Greenlight Capital President David Einhorn is never shy about his opinions, and that was the case again at the high-profile Sohn hedge fund conference in Manhattan this week.

At that conference, Einhorn predicted that shares of health-care information technology provider athenahealth (ATHN) will tumble 80%.

Given that scary prospect, let's look at athenahealth and whether Einhorn may be right.

ATHN Chart

ATHN data by YCharts.

First, a bit of background
The business of health care IT has never been better. The arrival of the Affordable Care Act has increased adoption of next-generation technology designed to break down the industry's decades-old reliance on paper and pencil.

That is most evident in doctor's offices, which maintained rows of metal file cabinets long after most industries discarded them.

However, that reliance is quickly becoming ancient history thanks to Obamacare's meaningful use provision, a carrot-based approach that rewards physicians with Medicare and Medicaid bonuses when they achieve technology-based targets.

The rush to meet those targets has been a boon to health-care software providers including athenahealth, a company laser-focused on software designed to break down barriers between specialists, primary care, and patients.

Previously, the market for that kind of software, which covers both record management and practice management systems that help doctors better code, track, and collect payments, was fractured and included a host of small regional players.

Today, those small players are being overrun by athenahealth and competitors Quality Systems (NXGN) and Allscripts (MDRX 0.66%).

Those three large companies have far greater resources that enable them to quickly adapt to significant changes, including the implementation of ICD-10, a new medical coding system that dramatically increases the number of diagnosis and medical procedure codes for doctors to use when documenting (and billing) for service. 

As a result, athenahealth's revenue grew from $70 million in 2006 to $595 million last year. That momentum continued into the first quarter, with sales growing 30% to $163 million.

Einhorn's argument
Investors need only look at the treacherous path taken by cloud health-care analytics company Castlight Health (CSLT) to see the type of damage to share prices that can happen in a short time once shareholders sour on a highly valued company.

Castlight roared onto the exchanges in March at nearly $40 per share; however, increasingly nervous investors worried over its reliance on potential competition from third parties that supply Castlight's data have sent shares tumbling nearly 65%.

Einhorn argued that athenahealth may be similarly overvalued. And he wouldn't be incorrect in saying the company has been priced at lofty levels.

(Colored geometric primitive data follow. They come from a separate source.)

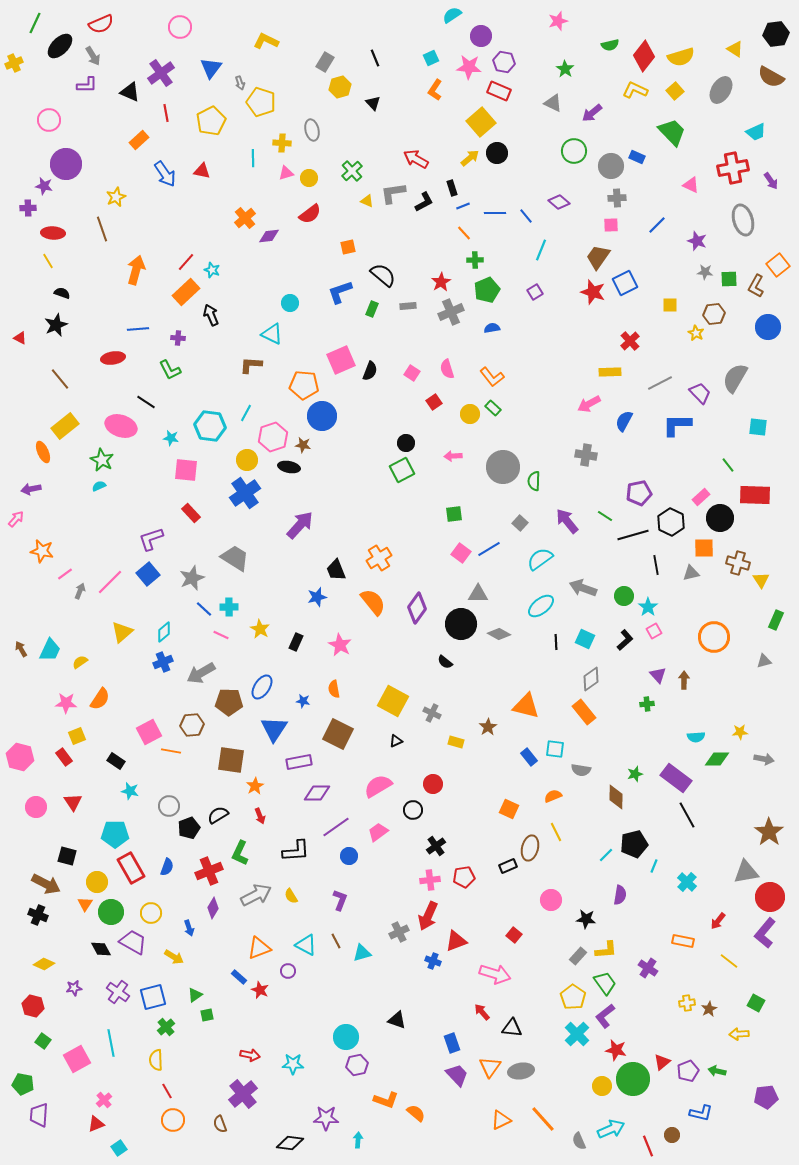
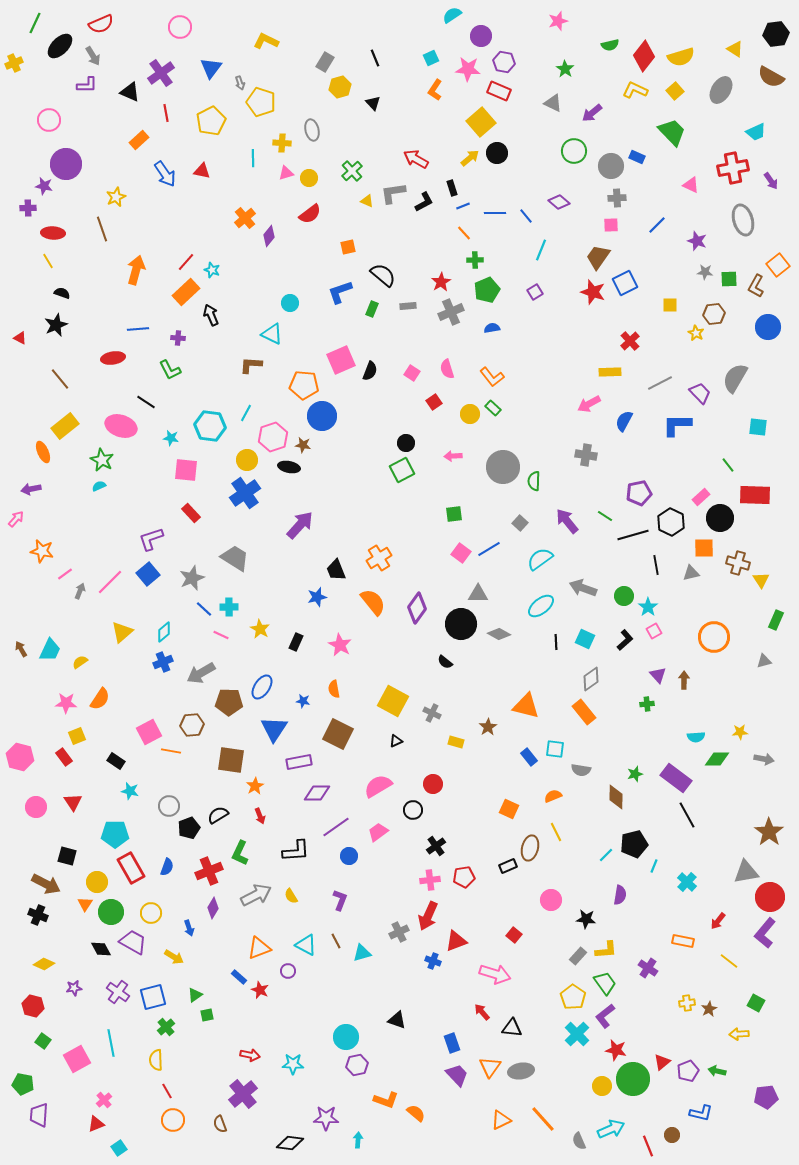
pink star at (469, 67): moved 1 px left, 2 px down
purple diamond at (269, 236): rotated 45 degrees counterclockwise
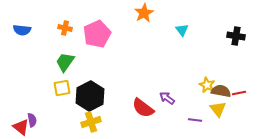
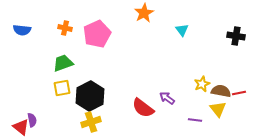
green trapezoid: moved 2 px left, 1 px down; rotated 35 degrees clockwise
yellow star: moved 5 px left, 1 px up; rotated 21 degrees clockwise
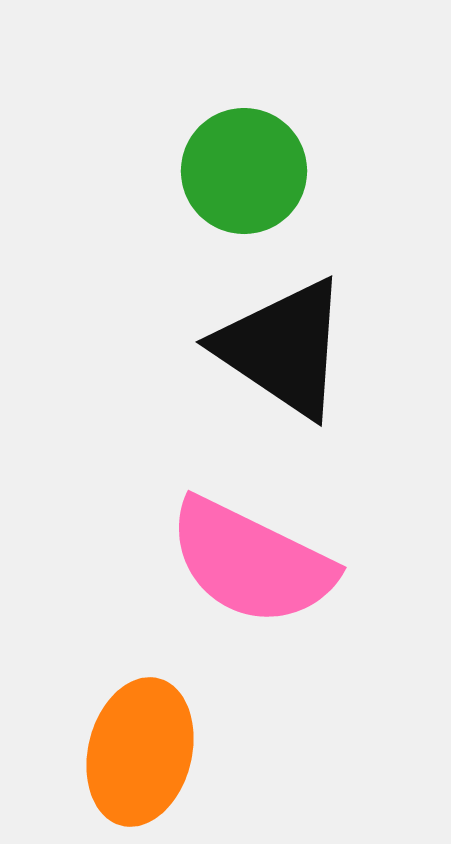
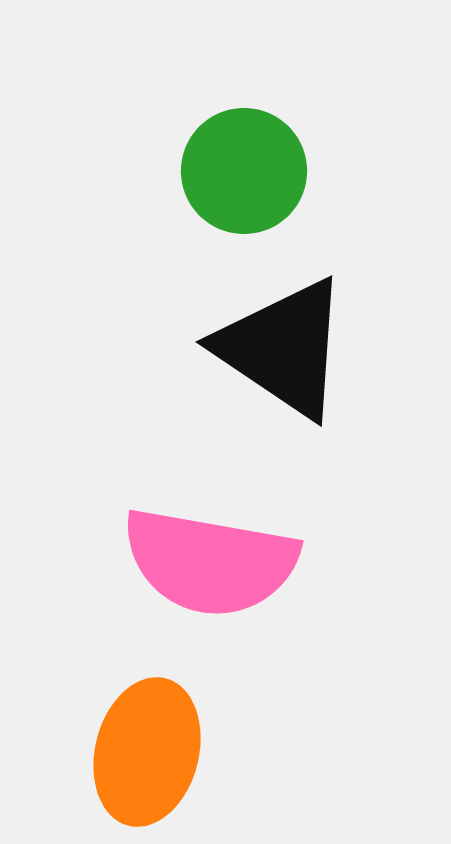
pink semicircle: moved 41 px left; rotated 16 degrees counterclockwise
orange ellipse: moved 7 px right
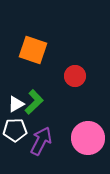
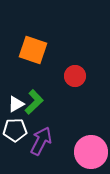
pink circle: moved 3 px right, 14 px down
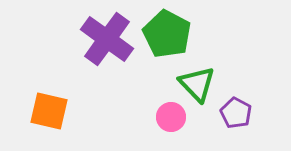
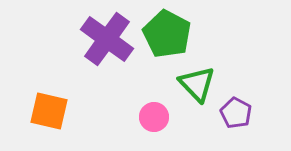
pink circle: moved 17 px left
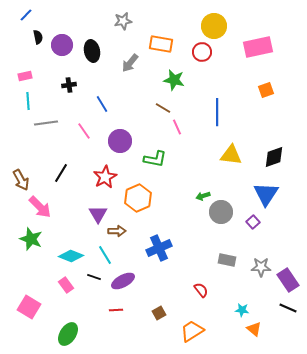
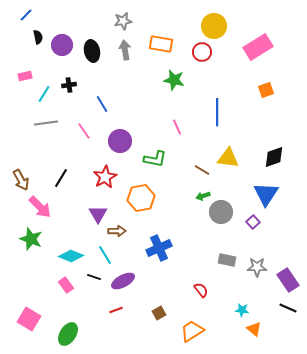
pink rectangle at (258, 47): rotated 20 degrees counterclockwise
gray arrow at (130, 63): moved 5 px left, 13 px up; rotated 132 degrees clockwise
cyan line at (28, 101): moved 16 px right, 7 px up; rotated 36 degrees clockwise
brown line at (163, 108): moved 39 px right, 62 px down
yellow triangle at (231, 155): moved 3 px left, 3 px down
black line at (61, 173): moved 5 px down
orange hexagon at (138, 198): moved 3 px right; rotated 12 degrees clockwise
gray star at (261, 267): moved 4 px left
pink square at (29, 307): moved 12 px down
red line at (116, 310): rotated 16 degrees counterclockwise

The company has a forward P/E ratio of nearly 100. That's a lot higher than competitors Quality Systems, which trades at 20 times earnings, and Allscripts, which has a P/E of 28 and triple the electronic health records, or EHR, market share of athenahealth.

Einhorn is also right in reminding investors that athenahealth isn't the industry leader. That designation is held by Epic Systems, a private Wisconsin company that has 11% market share in the EHR market and is a goliath across health-care IT software categories, including practice management. According to industry research firm KLAS, 33% of U.S. patients will receive health care at providers using Epic's electronic medical record software.

Investors also shouldn't ignore that athenahealth is a cost-heavy company with an operating margin of just 5.4%.

A great company, with great management, that's simply too pricey
Einhorn doesn't think the company is mismanaged, and arguably doesn't believe that there isn't revenue to be made by disrupting the health care IT industry. He simply believes investors have driven shares to untenable, bubble-like highs.

During his presentation at the conference, Einhorn made the distinction between athenahealth's business opportunity and its mispriced shares. He not only said the company has a great CEO in Jonathan Bush, but that he didn't want to see athenahealth fail in its business mission.

"The world may be a better place if it succeeds and even though we're short I'm not rooting for it to fail ... the stock is simply at the wrong price," said Einhorn, according to Business Insider's blog coverage of the Sohn event.

Fool-worthy final thoughts
Growth companies often sacrifice short-term earnings for market share, and athenahealth is clearly focusing more on product than profit. Last quarter, it spent nearly 10% of its sales on research and development.

Since the company posts a healthy gross margin near 60%, there would seem to be plenty of earnings-friendly room to squeeze out costs; however, it's unlikely that will happen soon given the ongoing investments in product and significant opportunity to capture market share. After all, athenahealth's EHR market share is still in the low single digits.

That means there's still a great deal of opportunity for revenue growth. The company expects its sales will expand around 18% to between $725 and $755 million this year. That's a stark contrast to Quality Systems, which saw its sales slump 5% year over year in the most recently reported quarter ended in December, and Allscripts, which reported that its sales were essentially unchanged in 2013 from 2012.

But earnings remain the gold standard of valuation, and with athenahealth guiding for earnings of just $0.98 to $1.10 per share in 2014, below last year's levels, there's little to argue with Einhorn about valuation. Instead, athenahealth's investors will need to focus on the long-term potential and hope that once the company achieves scale it will eventually deliver those shareholder-friendly earnings.